[Opening Input for this task section]

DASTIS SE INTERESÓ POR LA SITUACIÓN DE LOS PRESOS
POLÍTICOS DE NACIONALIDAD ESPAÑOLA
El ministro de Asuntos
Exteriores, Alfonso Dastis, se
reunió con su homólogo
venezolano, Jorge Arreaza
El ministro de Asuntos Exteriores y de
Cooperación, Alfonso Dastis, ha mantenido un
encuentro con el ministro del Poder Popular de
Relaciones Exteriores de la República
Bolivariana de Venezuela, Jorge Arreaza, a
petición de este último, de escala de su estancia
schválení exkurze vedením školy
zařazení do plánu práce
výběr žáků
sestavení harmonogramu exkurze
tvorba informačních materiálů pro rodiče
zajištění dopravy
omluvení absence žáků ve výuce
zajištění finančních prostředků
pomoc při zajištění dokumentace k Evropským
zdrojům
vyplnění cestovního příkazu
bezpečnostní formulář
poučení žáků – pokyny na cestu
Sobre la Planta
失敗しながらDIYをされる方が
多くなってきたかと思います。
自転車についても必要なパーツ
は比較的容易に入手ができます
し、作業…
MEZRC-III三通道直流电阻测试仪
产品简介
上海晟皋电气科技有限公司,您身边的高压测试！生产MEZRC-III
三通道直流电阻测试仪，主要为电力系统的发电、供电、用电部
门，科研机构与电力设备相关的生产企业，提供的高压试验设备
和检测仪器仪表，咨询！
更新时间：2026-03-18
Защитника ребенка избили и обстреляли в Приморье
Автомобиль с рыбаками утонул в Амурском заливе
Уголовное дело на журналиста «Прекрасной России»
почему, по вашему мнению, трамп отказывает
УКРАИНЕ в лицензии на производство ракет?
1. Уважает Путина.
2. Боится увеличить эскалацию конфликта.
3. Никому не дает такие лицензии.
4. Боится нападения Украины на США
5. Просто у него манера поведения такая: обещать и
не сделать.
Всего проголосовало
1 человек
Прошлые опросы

[Closing Input for this task section]

• **To do**: Output the full listing above once again, verbatim.

• **Output of the task**:
DASTIS SE INTERESÓ POR LA SITUACIÓN DE LOS PRESOS
POLÍTICOS DE NACIONALIDAD ESPAÑOLA
El ministro de Asuntos
Exteriores, Alfonso Dastis, se
reunió con su homólogo
venezolano, Jorge Arreaza
El ministro de Asuntos Exteriores y de
Cooperación, Alfonso Dastis, ha mantenido un
encuentro con el ministro del Poder Popular de
Relaciones Exteriores de la República
Bolivariana de Venezuela, Jorge Arreaza, a
petición de este último, de escala de su estancia
schválení exkurze vedením školy
zařazení do plánu práce
výběr žáků
sestavení harmonogramu exkurze
tvorba informačních materiálů pro rodiče
zajištění dopravy
omluvení absence žáků ve výuce
zajištění finančních prostředků
pomoc při zajištění dokumentace k Evropským
zdrojům
vyplnění cestovního příkazu
bezpečnostní formulář
poučení žáků – pokyny na cestu
Sobre la Planta
失敗しながらDIYをされる方が
多くなってきたかと思います。
自転車についても必要なパーツ
は比較的容易に入手ができます
し、作業…
MEZRC-III三通道直流电阻测试仪
产品简介
上海晟皋电气科技有限公司,您身边的高压测试！生产MEZRC-III
三通道直流电阻测试仪，主要为电力系统的发电、供电、用电部
门，科研机构与电力设备相关的生产企业，提供的高压试验设备
和检测仪器仪表，咨询！
更新时间：2026-03-18
Защитника ребенка избили и обстреляли в Приморье
Автомобиль с рыбаками утонул в Амурском заливе
Уголовное дело на журналиста «Прекрасной России»
почему, по вашему мнению, трамп отказывает
УКРАИНЕ в лицензии на производство ракет?
1. Уважает Путина.
2. Боится увеличить эскалацию конфликта.
3. Никому не дает такие лицензии.
4. Боится нападения Украины на США
5. Просто у него манера поведения такая: обещать и
не сделать.
Всего проголосовало
1 человек
Прошлые опросы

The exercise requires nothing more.